The findings also highlight a need for businesses to embrace young people and maximise the digital skills young people possess.
Nine out of ten (90%) British youths can use social media to promote an event, idea or cause. Two-thirds (66%) of young people can design a webpage, one in five (19%) can develop an app, 13% are “confident” at coding, whilst another 25% have experienced coding at some point and 36% are confident in working with databases.
“Businesses need to recognise the value that young people can bring – they are the future fuel of the economy and have the skills we need to help pull us out of recession,” said Dunne.
But the findings of this study do not only apply to the technology sector, the findings show a wide range of businesses are also in need of the digital talents of young people.
When asked to identify from a number of digital skills which they would find the most valuable: a fifth of businesses said the services of a web designer would be the most valuable, 12% value e-marketing as a key driver of growth and One in ten want to get a better handle on their customers, with customer management systems.
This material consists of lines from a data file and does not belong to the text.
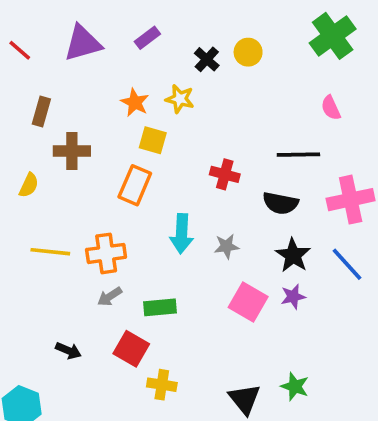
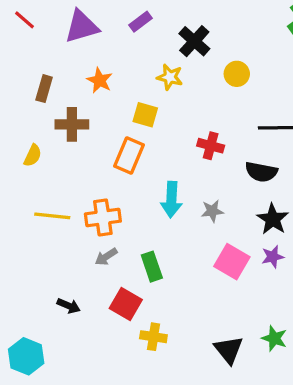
red line: (20, 50) -> (24, 20), moved
yellow circle: (248, 52) -> (237, 74), moved
black cross: (207, 59) -> (194, 41), size x1.4
orange star: (135, 102) -> (100, 80), moved
green rectangle: (160, 307) -> (152, 267), turned 76

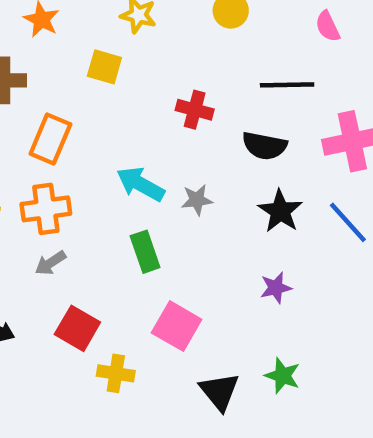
orange rectangle: (129, 155) -> (50, 139), moved
cyan arrow: (171, 200) -> (141, 184), turned 116
purple star: (273, 257) -> (276, 288), moved
pink square: (232, 262) -> (177, 326), moved
green rectangle: (152, 267) -> (145, 252), moved

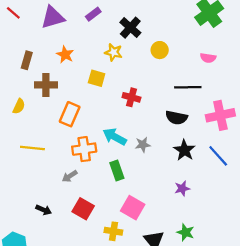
pink semicircle: (328, 26) -> (208, 58), turned -56
red cross: (195, 110) -> (131, 97), moved
orange cross: (46, 209) -> (84, 149), moved
yellow cross: (116, 373) -> (113, 231), moved

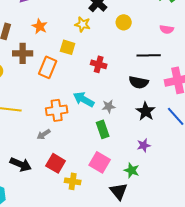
orange rectangle: (70, 114) -> (48, 67), moved
green rectangle: (117, 170) -> (103, 129), moved
black arrow: (44, 210) -> (21, 164), size x1.5
yellow cross: (113, 231) -> (73, 181), moved
green star: (186, 232) -> (132, 170), moved

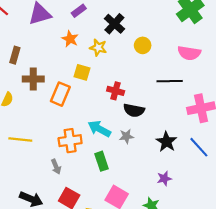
orange star: (40, 26) -> (70, 39), moved
pink semicircle: (167, 29) -> (189, 53), size x1.5
black semicircle: (139, 82) -> (134, 110), moved
green rectangle: (103, 129) -> (101, 161), moved
gray arrow: (44, 134) -> (56, 167), turned -80

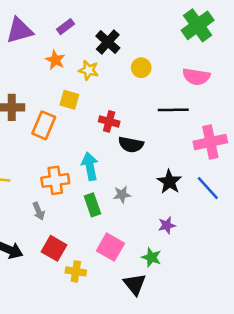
cyan arrow: (99, 129) -> (90, 166), turned 50
gray star: (126, 136) -> (122, 195), moved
In light of these findings, O2 is undertaking a number of initiatives to support young people on their journey to work:
• Increasing the number of paid apprenticeships and internships offering a broad range of experiences plus on-going mentoring and coaching
• Digital work skills days for 3,000 young people aged 16 take them through a number of activities covering engineering and digital technology
• Along with Futura Networks, Telefonica (O2 in the UK) is hosting Campus Party in Berlin between 21-26 August, where 10,000 of Europe’s most talented minds will come together to retype Europe’s source code, rebuild Europe's digital foundations and write the plan for Europe's digital future
This most important thing that this study has highlighted is that we need to acknowledge, invest and encourage the vital skills that young people have to offer.